Data under study
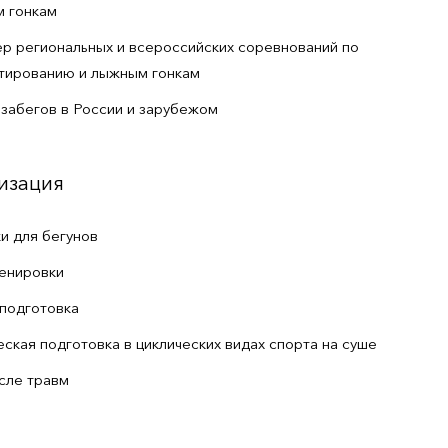
м гонкам
ер региональных и всероссийских соревнований по
тированию и лыжным гонкам
 забегов в России и зарубежом
изация
и для бегунов
енировки
подготовка
ская подготовка в циклических видах спорта на суше
сле травм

Action item
An exact copy of every entry above is needed, with the pictures left out.

Task output
м гонкам
ер региональных и всероссийских соревнований по
тированию и лыжным гонкам
 забегов в России и зарубежом
изация
и для бегунов
енировки
подготовка
ская подготовка в циклических видах спорта на суше
сле травм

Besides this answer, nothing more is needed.